Lots of talk about simplicity recently and the fact that networking is too complicated and inflexible. There are a number of choices that you deliver simplicity in Overlay Networks.
Least Functionality - One choice is to reduce the network to most minimal and least functionality. But we tried that with L2 ECMP protocols like TRILL which would deliver VLANs everywhere. What we ended up with is overly complex protocols and hardware complexity to have this least amount of functionality.
Maximum Features – Another choice would be to have a device have maximum functionality provides simplicity to the server & applications by offering transparent services. Today we have massive switches from the vendors that have thousands of features and is exemplified by the Nexus 7000 family of products which has technology like OTV, LISP, MPLS, QoS, VPC/MLAG, FEX, FCoE, a kitchen sink and a partridge in a pear tree. This applies equally to Brocade VDX and HP A-Series. This isn’t working well because the complexity of the hardware and software means long lead times, massive cost and poor reliability.
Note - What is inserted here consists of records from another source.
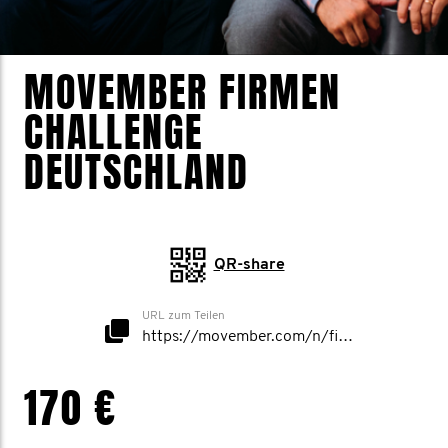
MOVEMBER FIRMEN
CHALLENGE
DEUTSCHLAND
QR-share
URL zum Teilen
https://movember.com/n/firmendeutschland
170 €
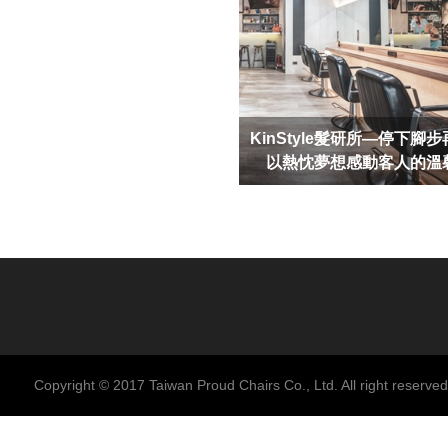
KinStyle髮研所—停下腳
以熱忱夢想感動客人的溫
Copyright © 2017 Taiwan Proud Chairs Co., Ltd. All right reserved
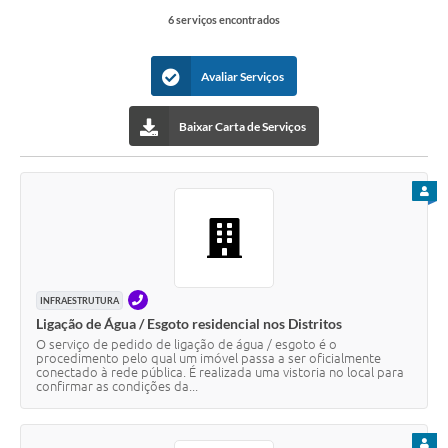
Contato
6 serviços encontrados
Notificações de Penalidades – Decisões
Avaliar Serviços
Notificações Ambientais
Notificações Obras e Posturas
Baixar Carta de Serviços
Conselho Municipal de Conservação e Defesa do
Meio Ambiente-CODEMA
PARA
Galeria de Fotos
Contratos
Audiências Públicas
TELEFONE
INFRAESTRUTURA
Ligação de Água / Esgoto residencial nos Distritos
Arquivos para Download
O serviço de pedido de ligação de água / esgoto é o
procedimento pelo qual um imóvel passa a ser oficialmente
Obras
conectado à rede pública. É realizada uma vistoria no local para
confirmar as condições da...
Galeria de Vídeos
PARA
Projetos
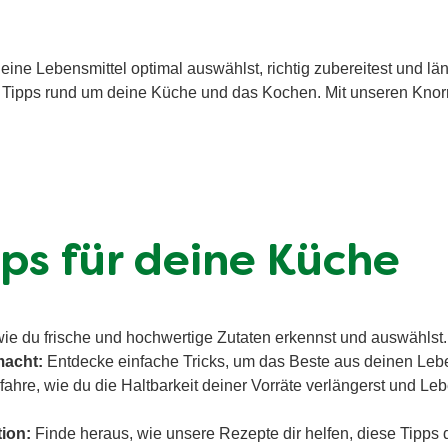
ne Lebensmittel optimal auswählst, richtig zubereitest und länge
he Tipps rund um deine Küche und das Kochen. Mit unseren Knorr
pps für deine Küche
ie du frische und hochwertige Zutaten erkennst und auswählst.
macht:
Entdecke einfache Tricks, um das Beste aus deinen Leb
fahre, wie du die Haltbarkeit deiner Vorräte verlängerst und 
tion:
Finde heraus, wie unsere Rezepte dir helfen, diese Tipps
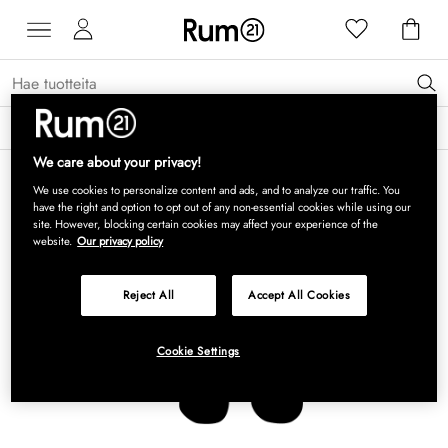
Saat 15 % alennusta Grythyttan Stålmöbler -tuotteista* →
Lue lisää
We care about your privacy!
We use cookies to personalize content and ads, and to analyze our traffic. You
have the right and option to opt out of any non-essential cookies while using our
site. However, blocking certain cookies may affect your experience of the
website.
Our privacy policy
Reject All
Accept All Cookies
Cookie Settings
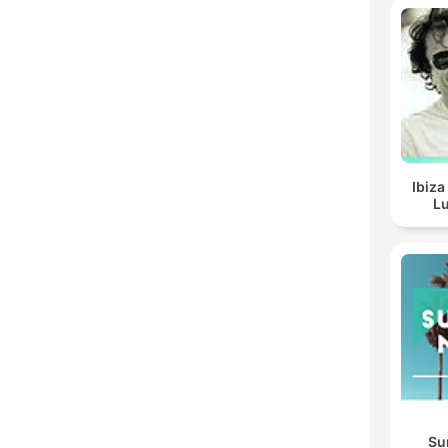
Ibiza
Lu
Su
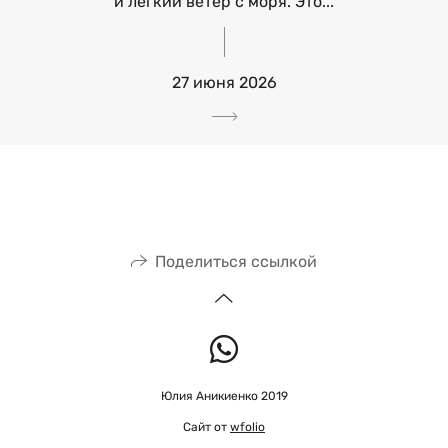
и лёгкий ветер с моря. Это...
27 июня 2026
Поделиться ссылкой
Юлия Аникиенко 2019
Сайт от
wfolio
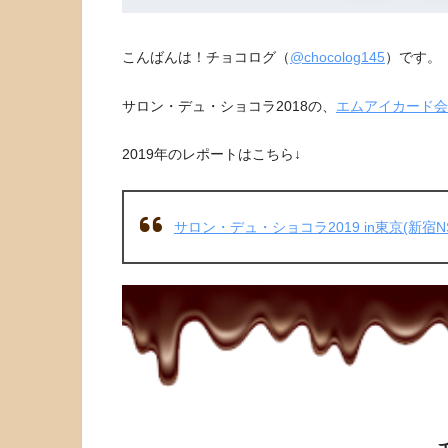
こんばんは！チョコログ（
@chocolog145
）です。
サロン・デュ・ショコラ2018の、
エムアイカード会
2019年のレポートはこちら↓
サロン・デュ・ショコラ2019 in東京(新宿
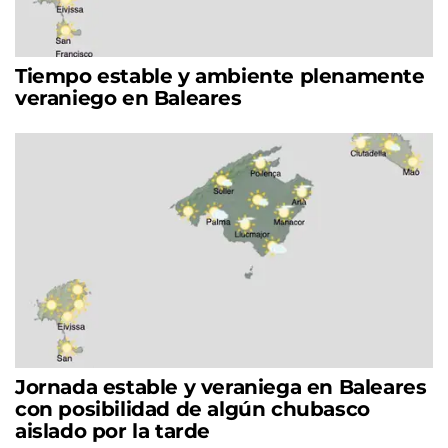
Tiempo estable y ambiente plenamente
veraniego en Baleares
Jornada estable y veraniega en Baleares
con posibilidad de algún chubasco
aislado por la tarde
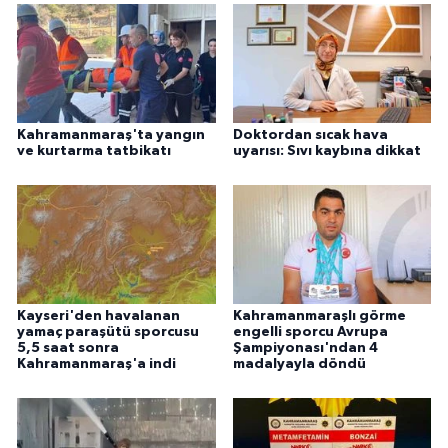
Kahramanmaraş'ta yangın
Doktordan sıcak hava
ve kurtarma tatbikatı
uyarısı: Sıvı kaybına dikkat
Kayseri'den havalanan
Kahramanmaraşlı görme
yamaç paraşütü sporcusu
engelli sporcu Avrupa
5,5 saat sonra
Şampiyonası'ndan 4
Kahramanmaraş'a indi
madalyayla döndü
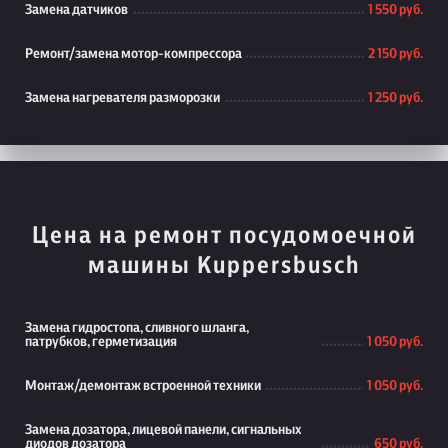
Замена датчиков
1 550 руб.
Ремонт/замена мотор-компрессора
2 150 руб.
Замена нагревателя разморозки
1 250 руб.
Цена на ремонт посудомоечной
машины Kuppersbusch
Замена гидростопа, сливного шланга,
патрубков, герметизация
1 050 руб.
Монтаж/демонтаж встроенной техники
1 050 руб.
Замена дозатора, лицевой панели, сигнальных
диодов дозатора
650 руб.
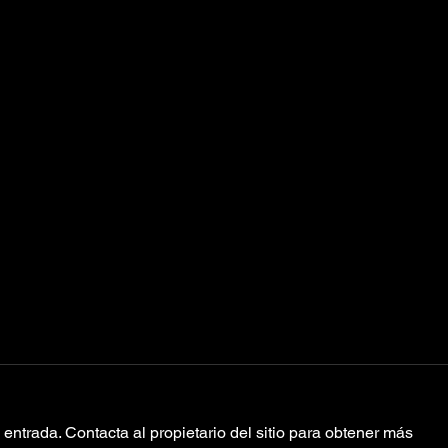
entrada. Contacta al propietario del sitio para obtener más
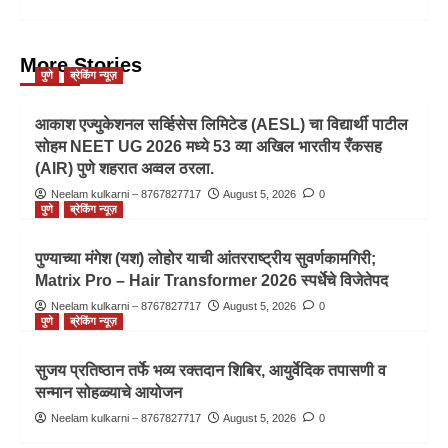
More Stories
पुणे
ब्रेकिंग न्यूज़
आकाश एज्युकेशनल सर्व्हिसेस लिमिटेड (AESL) चा विद्यार्थी पाटील
सोहम NEET UG 2026 मध्ये 53 व्या अखिल भारतीय रँकसह
(AIR) पुणे शहरात अव्वल ठरला.
Neelam kulkarni – 8767827717
August 5, 2026
0
पुणे
ब्रेकिंग न्यूज़
पुण्याच्या मंगेश (यश) लोहोर याची आंतरराष्ट्रीय सुवर्णकामगिरी;
Matrix Pro – Hair Transformer 2026 स्पर्धेचे विजेतेपद
Neelam kulkarni – 8767827717
August 5, 2026
0
पुणे
ब्रेकिंग न्यूज़
सुजय प्रतिष्ठान तर्फे भव्य रक्तदान शिबिर, आयुर्वेदिक तपासणी व
सन्मान सोहळ्याचे आयोजन
Neelam kulkarni – 8767827717
August 5, 2026
0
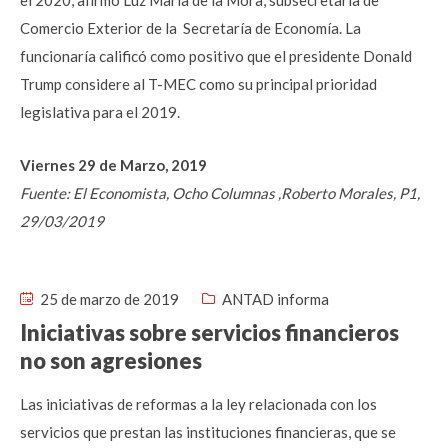
el 2020, afirmó Luz María de la Mora, subsecretaría de
Comercio Exterior de la Secretaría de Economía. La
funcionaría calificó como positivo que el presidente Donald
Trump considere al T-MEC como su principal prioridad
legislativa para el 2019.
Viernes 29 de Marzo, 2019
Fuente: El Economista, Ocho Columnas ,Roberto Morales, P1,
29/03/2019
25 de marzo de 2019
ANTAD informa
Iniciativas sobre servicios financieros
no son agresiones
Las iniciativas de reformas a la ley relacionada con los
servicios que prestan las instituciones financieras, que se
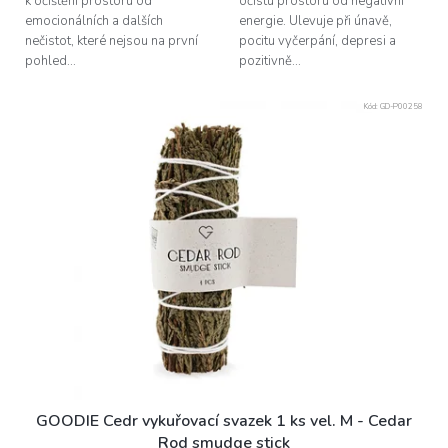
k očištění prostoru od
očistu prostoru od negativní
emocionálních a dalších
energie. Ulevuje při únavě,
nečistot, které nejsou na první
pocitu vyčerpání, depresi a
pohled...
pozitivně...
Kód:
GD-P00258
GOODIE Cedr vykuřovací svazek 1 ks vel. M - Cedar
Rod smudge stick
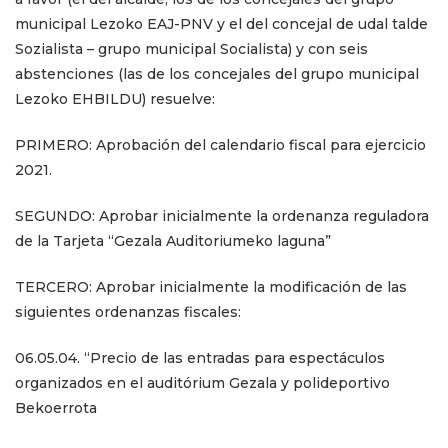
municipal Lezoko EAJ-PNV
y el del concejal de udal talde
Sozialista – grupo municipal Socialista) y con seis
abstenciones (las de los concejales del grupo municipal
Lezoko EHBILDU) resuelve:
PRIMERO: Aprobación del calendario fiscal para ejercicio
2021.
SEGUNDO: Aprobar inicialmente la ordenanza reguladora
de la Tarjeta “Gezala Auditoriumeko laguna”
TERCERO: Aprobar inicialmente la modificación de las
siguientes ordenanzas fiscales:
06.05.04. “Precio de las entradas para espectáculos
organizados en el auditórium Gezala y polideportivo
Bekoerrota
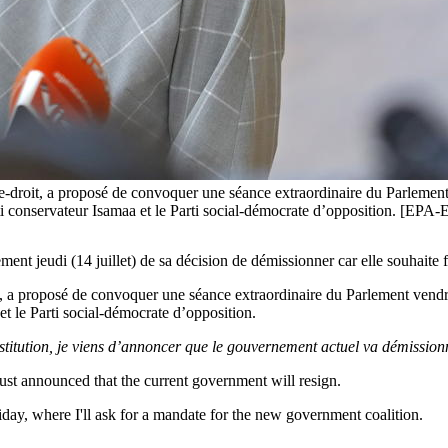
re-droit, a proposé de convoquer une séance extraordinaire du Parlement 
arti conservateur Isamaa et le Parti social-démocrate d’opposition
ment jeudi (14 juillet) de sa décision de démissionner car elle souhaite
it, a proposé de convoquer une séance extraordinaire du Parlement vendr
t le Parti social-démocrate d’opposition.
itution, je viens d’annoncer que le gouvernement actuel va démission
just announced that the current government will resign.
iday, where I'll ask for a mandate for the new government coalition.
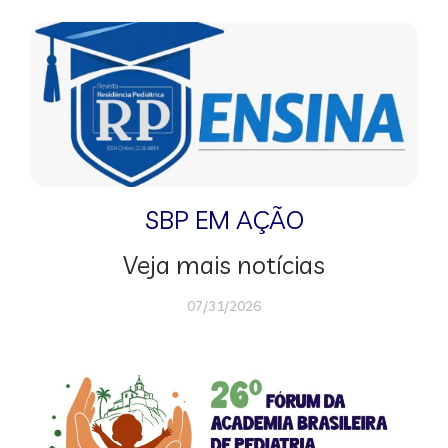
SBP EM AÇÃO
Veja mais notícias
07/31/2026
Abstraction - the solution that the network industry is taking is abstraction. Abstraction is a well-known computer science topic and applies equally to networking.
In computer science, abstraction is the process by which data and programs are defined with a representation similar in form to its meaning (semantics), while hiding away the implementation details. Abstraction tries to reduce and factor out details so that the programmer can focus on a few concepts at a time. A system can have several abstraction layers whereby different meanings and amounts of detail are exposed to the programmer. For example, low-level abstraction layers expose details of the computer hardware where the program run, while high-level layers deal with the business logic of the program.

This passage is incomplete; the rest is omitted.